On Fri, Apr 24, 2009 at 8:09 PM, Tom Lane <tgl(at)sss(dot)pgh(dot)pa(dot)us> wrote:
> So it appears to me that instead of taking an average-case correction
> as is done in this patch and the old coding, we have to explicitly model
> the matched-tuple and unmatched-tuple cases separately.  For hashjoins,
> what I think we should do is estimate the bucket scanning cost for
> unmatched tuples assuming a perfectly uniform bucket distribution,
> rather than the worst-case bucket size that's used in the current code
> (and is a reasonable estimate for matched tuples).  This is to reflect
> the fact that an unmatched outer tuple might or might not hit a
> populated bucket, and which bucket it hits is probably uncorrelated with
> the distribution of the inner tuples.

I've been investigating this some more as well and have come to the
conclusion that the following code (and estimate_hash_bucketsize) are
pretty much wrong.

>        /*
>         * The number of tuple comparisons needed is the number of outer tuples
> !        * times the typical number of tuples in a hash bucket, which is the inner
> !        * relation size times its bucketsize fraction.  At each one, we need to
> !        * evaluate the hashjoin quals.  But actually, charging the full qual eval
> !        * cost at each tuple is pessimistic, since we don't evaluate the quals
> !        * unless the hash values match exactly.  For lack of a better idea, halve
> !        * the cost estimate to allow for that.
>         */
>        startup_cost += hash_qual_cost.startup;
>        run_cost += hash_qual_cost.per_tuple *
> !               outer_path_rows * clamp_row_est(inner_path_rows * innerbucketsize) * 0.5;

As far as I can tell, the focus on trying to estimate the number of
tuples per bucket is entirely misguided.

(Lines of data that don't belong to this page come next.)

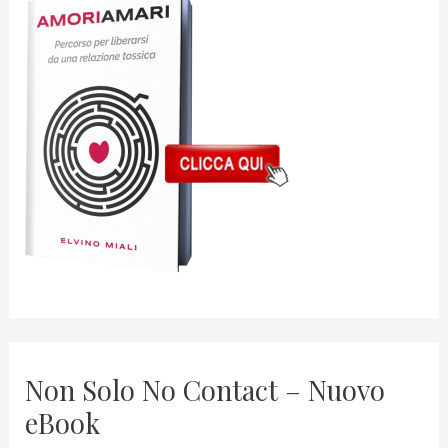
Non Solo No Contact – Nuovo
eBook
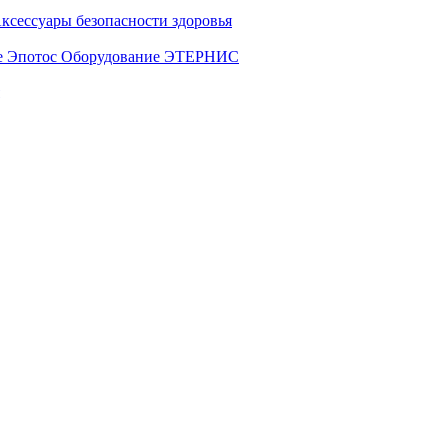
ксессуары безопасности здоровья
е Эпотос
Оборудование ЭТЕРНИС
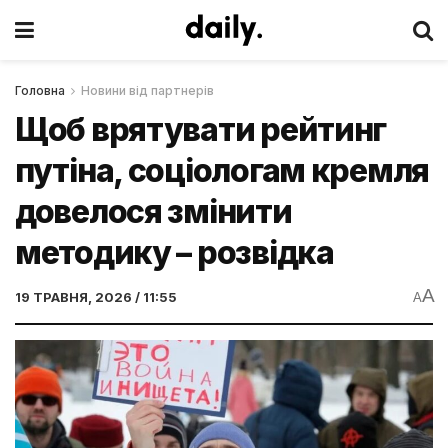
Головна
Новини від партнерів
Щоб врятувати рейтинг
путіна, соціологам кремля
довелося змінити
методику – розвідка
A
19 ТРАВНЯ, 2026 / 11:55
A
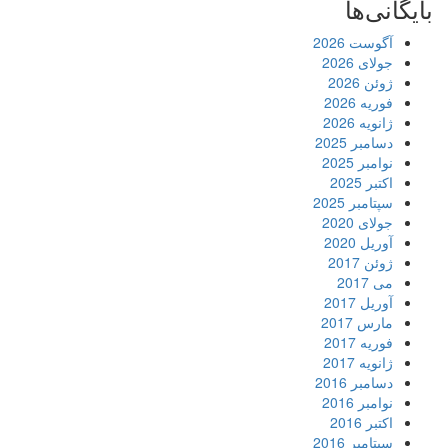
بایگانی‌ها
آگوست 2026
جولای 2026
ژوئن 2026
فوریه 2026
ژانویه 2026
دسامبر 2025
نوامبر 2025
اکتبر 2025
سپتامبر 2025
جولای 2020
آوریل 2020
ژوئن 2017
می 2017
آوریل 2017
مارس 2017
فوریه 2017
ژانویه 2017
دسامبر 2016
نوامبر 2016
اکتبر 2016
سپتامبر 2016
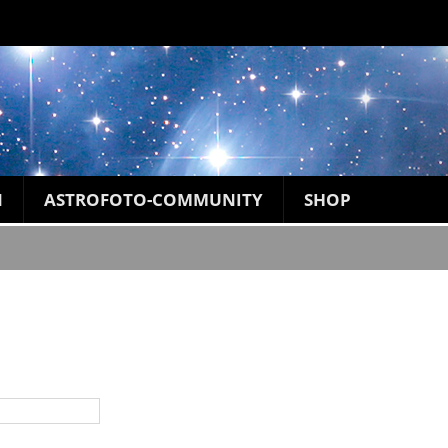
N
ASTROFOTO-COMMUNITY
SHOP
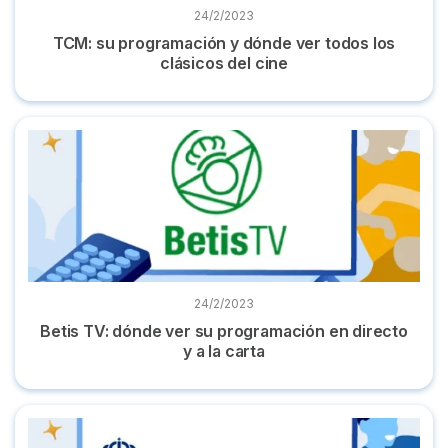
24/2/2023
TCM: su programación y dónde ver todos los
clásicos del cine
Betis TV: dónde ver su programación en directo y a la carta
24/2/2023
Betis TV: dónde ver su programación en directo
y a la carta
Real Madrid TV: dónde ver el canal y toda la programación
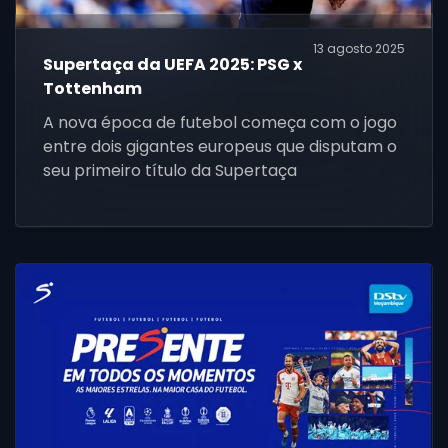
13 agosto 2025
Supertaça da UEFA 2025: PSG x
Tottenham
A nova época de futebol começa com o jogo
entre dois gigantes europeus que disputam o
seu primeiro título da Supertaça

Supposing the relation is
mostly unique so that the values don't cluster too much, the right
answer is (of course) NTUP_PER_BUCKET. estimate_hash_bucketsize()
backs into this number, but it places far too much importance on the
value. If you increase NTUP_PER_BUCKET to, say, 50, the planner
concludes that hash joins are really, really expensive, and avoids
them like the plague, but in reality they're only a little slower.
Why? Because the extra tuples that get thrown into the bucket
generally don't have the same hash value (or if they did, they would
have been in the bucket either way...) and get rejected with a simple
integer comparison, which is much cheaper than
hash_qual_cost.per_tuple.

It seems to me that what we should really be attempting to estimate
here is the likely number of times we're going to have to evaluate the
hash quals per tuple. Your idea of estimated the match and unmatched
cases separately is a lot better than anything that I had come up
with. In the unmatched case, the cost of a hash probe is nearly zero,
regardless of whether the hash bucket is empty or not (because the
probability of a real hash collision is quite low, and nothing else
requires evaluating the hash quals). In the matched case, we expect
to probe about inner_rows/inner_ndistinct tuples - unless it's a SEMI
or ANTI join, in which case we expect to probe exactly one row.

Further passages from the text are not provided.